Engineering Newsletter

Edward Guo | Biomedical Engineering

Ten million Americans suffer from osteoporosis, a gradual weakening of the bones that can lead to fractures, loss of mobility and independence, and depression. Another 18 million suffer from low bone mass. No cure exists for either condition. Doctors simply tell patients to consume enough calcium and vitamin D, to do weight-bearing exercise, and to avoid smoking. Sometimes they also prescribe medications, including bisophosphonates (Fosamax, Actonel and Boniva), selective estrogen receptor modulators (Evista), or hormones such as parathyroid hormone (Forteo). But all come with side effects, and none are free. The only bone builder on the market, Forteo, costs $8,000 a year and requires daily shots for two years.

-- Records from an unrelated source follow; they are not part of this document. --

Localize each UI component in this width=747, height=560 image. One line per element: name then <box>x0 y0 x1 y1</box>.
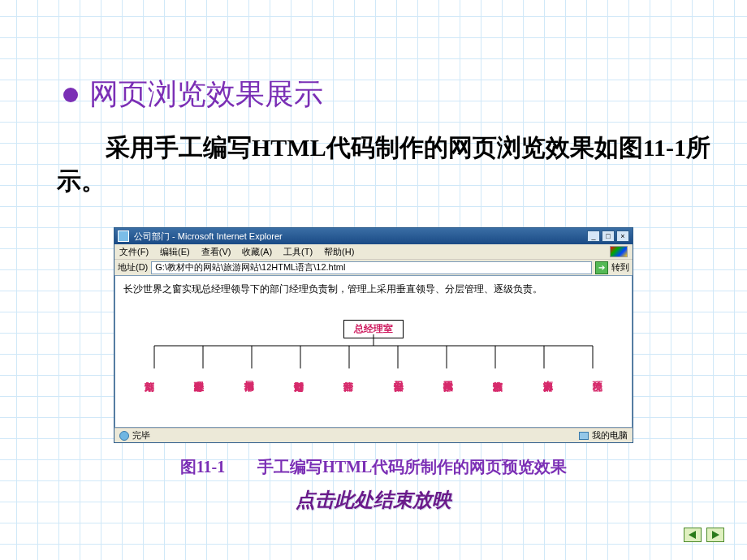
status-bar: 完毕 我的电脑 <box>114 428 633 442</box>
menu-favorites[interactable]: 收藏(A) <box>242 246 272 258</box>
menu-help[interactable]: 帮助(H) <box>324 246 354 258</box>
my-computer-icon <box>579 432 589 440</box>
slide-paragraph: 采用手工编写HTML代码制作的网页浏览效果如图11-1所示。 <box>57 131 715 197</box>
minimize-button[interactable]: _ <box>587 230 600 242</box>
go-button-icon[interactable]: ➔ <box>595 261 608 274</box>
svg-marker-12 <box>689 531 696 539</box>
address-input[interactable]: G:\教材中的网站\旅游网站\12HTML语言\12.html <box>151 261 592 274</box>
ie-window: 公司部门 - Microsoft Internet Explorer _ □ ×… <box>114 227 633 443</box>
titlebar[interactable]: 公司部门 - Microsoft Internet Explorer _ □ × <box>114 228 633 244</box>
bullet-icon <box>63 88 78 102</box>
menu-view[interactable]: 查看(V) <box>201 246 231 258</box>
page-content: 长沙世界之窗实现总经理领导下的部门经理负责制，管理上采用垂直领导、分层管理、逐级… <box>114 275 633 428</box>
menu-file[interactable]: 文件(F) <box>119 246 149 258</box>
intro-text: 长沙世界之窗实现总经理领导下的部门经理负责制，管理上采用垂直领导、分层管理、逐级… <box>123 282 624 296</box>
window-title: 公司部门 - Microsoft Internet Explorer <box>134 230 283 243</box>
go-label[interactable]: 转到 <box>611 261 629 274</box>
menubar: 文件(F) 编辑(E) 查看(V) 收藏(A) 工具(T) 帮助(H) <box>114 244 633 259</box>
close-button[interactable]: × <box>616 230 629 242</box>
prev-slide-button[interactable] <box>684 528 702 542</box>
slide-title: 网页浏览效果展示 <box>89 75 323 114</box>
status-text: 完毕 <box>132 429 150 442</box>
globe-icon <box>119 431 129 441</box>
svg-marker-13 <box>712 531 719 539</box>
menu-tools[interactable]: 工具(T) <box>283 246 313 258</box>
status-zone: 我的电脑 <box>592 429 628 442</box>
org-tree-lines <box>143 334 604 375</box>
ie-logo-icon <box>118 230 129 242</box>
windows-flag-icon <box>610 246 628 257</box>
address-bar: 地址(D) G:\教材中的网站\旅游网站\12HTML语言\12.html ➔ … <box>114 259 633 275</box>
figure-caption: 图11-1 手工编写HTML代码所制作的网页预览效果 <box>0 456 747 478</box>
maximize-button[interactable]: □ <box>602 230 615 242</box>
end-slideshow-link[interactable]: 点击此处结束放映 <box>0 487 747 513</box>
menu-edit[interactable]: 编辑(E) <box>160 246 190 258</box>
address-label: 地址(D) <box>118 261 148 274</box>
next-slide-button[interactable] <box>706 528 724 542</box>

X. Edward Guo, director of Columbia’s Bone Bioengineering Laboratory, is trying to figure out how to prevent and treat osteoporosis from both engineering analysis and biological perspectives. To do so, he and his team are analyzing high-resolution 3D images of bone from both laboratory samples and non-invasive patients’ images to figure out how to better predict fracture risk in patients and monitor efficacy of anti-osteoporosis treatment. With several multi-million-dollar grants supported by the National Institutes of Health (NIH) and working with endocrinologists Drs. Elizabeth Shane and John Bilezikian at Columbia University’s College of Physicians and Surgeons, and Drs. Felix Wehrli at the University of Pennsylvania, they have developed novel imaging analysis and modeling techniques to identify microstructural deteriorations in bone and have translated these technologies in clinical assessments of osteoporosis. From biological front, Guo and his team use a battery of advanced imaging and nano technologies to explore how mature bone cells (osteocytes) control bone-forming cells (osteoblasts) and cells that break down bone (osteoclasts). They can help ward off bone fragility as they better understand how the commander-in-chief mature bone cells communicate with (and boss around) the cells that form, and destroy, skeletal tissue. Guo and his team also plan to use their knowledge to better understand osteoporosis and bone loss in outer space.

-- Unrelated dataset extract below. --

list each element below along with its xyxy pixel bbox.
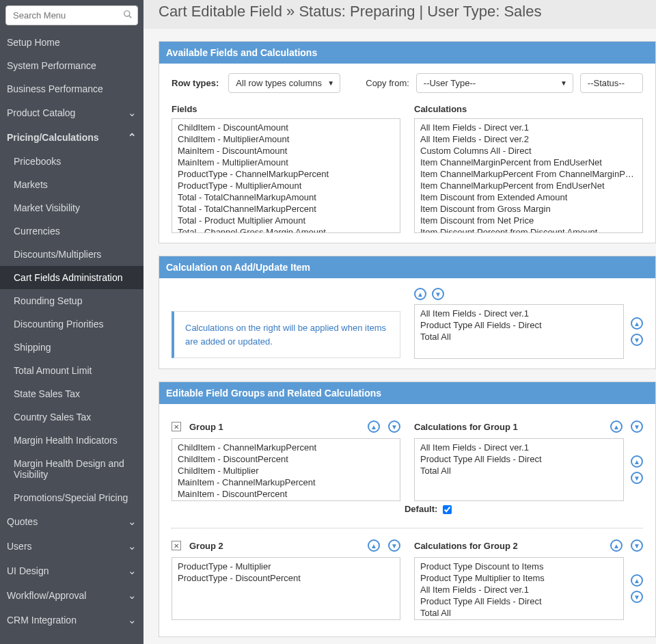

In the future, Guo and his team hope that doctors can prescribe drugs that would help mature bone cells recruit more bone-forming cells and snub the bone-destroying ones. Such drugs would be a boon to an aging population. After all, women over 50 can lose as much as 20 percent of their bone mass around menopause. Perhaps some day everyone could get drugs at a younger age to prevent later bone loss.

Guo received his PhD from the Harvard-MIT division of health sciences and technology. Working with Professor Paul Sajda from Biomedical Engineering, and Professor Rafael Yuste of Biological Sciences, Guo has recently won a highly competitive National Institutes of Health (NIH) Challenge Grant. The two-year $915,108 RC1 Challenge Grant “Implicit Learning in Osteocyte Network under Mechanical Loading” will support Guo’s work in testing the novel hypothesis that an osteocyte network may function in a similar way as a neuronal network and plays an important role in mechanical memory.

He has also received a new five-year $1.7 million grant to examine how mechanical loading influences bone formation and mechanical integrity of bone tissue. The project, “Mechanobiology of 3D Trabecular Bone Explants,” will provide information about the mechanism of mechanical loading in bone tissue, which is critical in understanding osteoporosis and bone loss in space.